Studies on women’s emotions show that we are inherently more sensitive and experience more intense emotions than men (5). So it’s probably a reasonable assumption to say that our sensitivity and emotions affect our ability to perform in the erm… lavatory.
Most of the studies I found suggest that psychological factors (AKA our emotions) have a far more significant effect on digestion and constipation than physiological factors (8). A little food for thought.
For me, I can go weeks without a hiccup. Life is fantastic. But one stressful event, one minor change in my diet, or one weekend away with too many mimosas, and I’m back at square one. And it doesn’t matter if it’s going to be the best day of my life; my day has started out as complete and utter shit — and not the good kind.
If you suffer the occasional chronic constipation or struggle to stay regular, these four tips work for me. This advice is from my own experiences and is not necessarily suitable for everyone, nor are they treatments for IBS. These are also lifestyle changes rather than quick fixes.
• Drink Water
• Increase Your Vegetables
• Get On a Poop Schedule
• Reduce Anxiety and Slow Down
Reduce Anxiety and Slow Down
This is far easier said than done. But, as I’ve just pointed out, our emotional state can significantly affect our digestion. I always thought I was a super chilled-out person until a therapist casually told me I was a “terribly anxious person.” Ha, who knew? She suggested I practice daily mindfulness, which I suggest you also do.
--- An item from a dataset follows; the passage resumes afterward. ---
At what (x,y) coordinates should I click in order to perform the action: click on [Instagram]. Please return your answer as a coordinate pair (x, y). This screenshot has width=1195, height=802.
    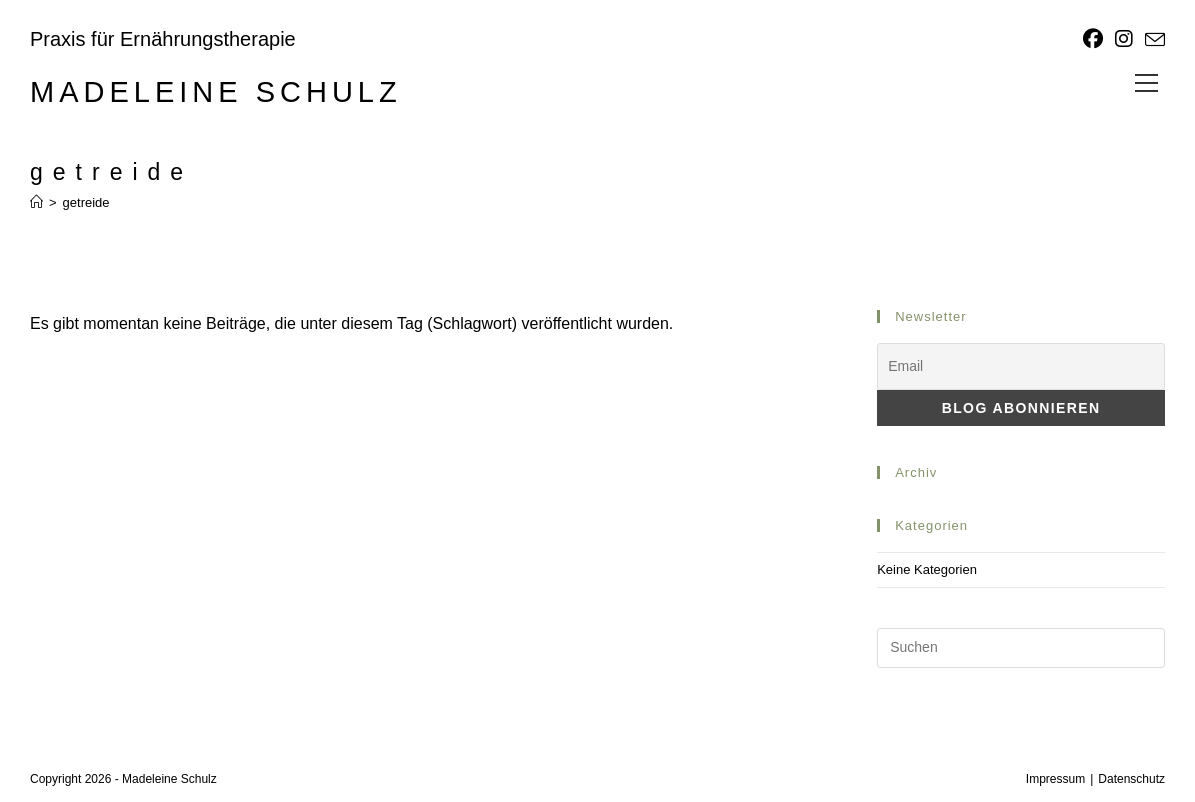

Give yourself some time every day to breathe and be still. Switch off from devices, spend time in nature, try meditation and yoga, and notice things around you. Be present and in the moment. Your work will still be waiting for you. Just take ten minutes for yourself.
This was so hard for me to do initially, but once I started to feel more calm and collected, I now can’t go a day without it.
Drink Water
This one should come as no surprise. Drink water. It’s so simple. But I never did. I would go a whole day, and the only time I’d drink water was at the end of the day when I was completely dehydrated. I’d down a few glasses of water before bed and then wonder why I couldn’t pass a stool to save my life.
You’ll have to hack this if you’re not usually a water drinker. I got an insulated cup with a metal straw, and I keep refilling it throughout the day. If you’re not into plain old water, try adding fruits, like lemons, strawberries, and watermelon, or try an herbal iced unsweet tea. Don’t add artificial sweeteners or sugars, as they can dehydrate you.
Increase Your Vegetables
This wasn’t very difficult for me to achieve, as I am primarily plant-based. However, there was a moment when I noticed that vegetables were a crucial component in staying regular.
Every time I’d visit my in-laws, my diet would consist of the world’s best bean, cheese, and fajita tacos — but not a green vegetable in sight. I’d always end up backed up for at least a few days, and I’d be miserable. So, to avoid said misery, I now substitute tortillas and sometimes even fajitas for vegetables, and I haven’t looked back.
Get On a Poop Schedule
I struggled for years and years to stay regular. In fact, I remember as far back as elementary school, I always had trouble doing da caca. I believe a big reason was that my life wasn’t on a set schedule. All through my 20s, I worked long hours, and I always had two or three jobs at a time.
Then, seven years ago, I met my husband. When he started sleeping over initially, I noticed he had a very regimented morning schedule. I found this concept so foreign, but I knew he didn’t have bathroom issues like me, so I started to take his lead.
Lo and behold, my body started to learn. For the first time in my life, I had some control over my bowels.
These things will not only help with regularity, but they are also foundational habits that will change your life.
So there you have it! Happy pooping, friends.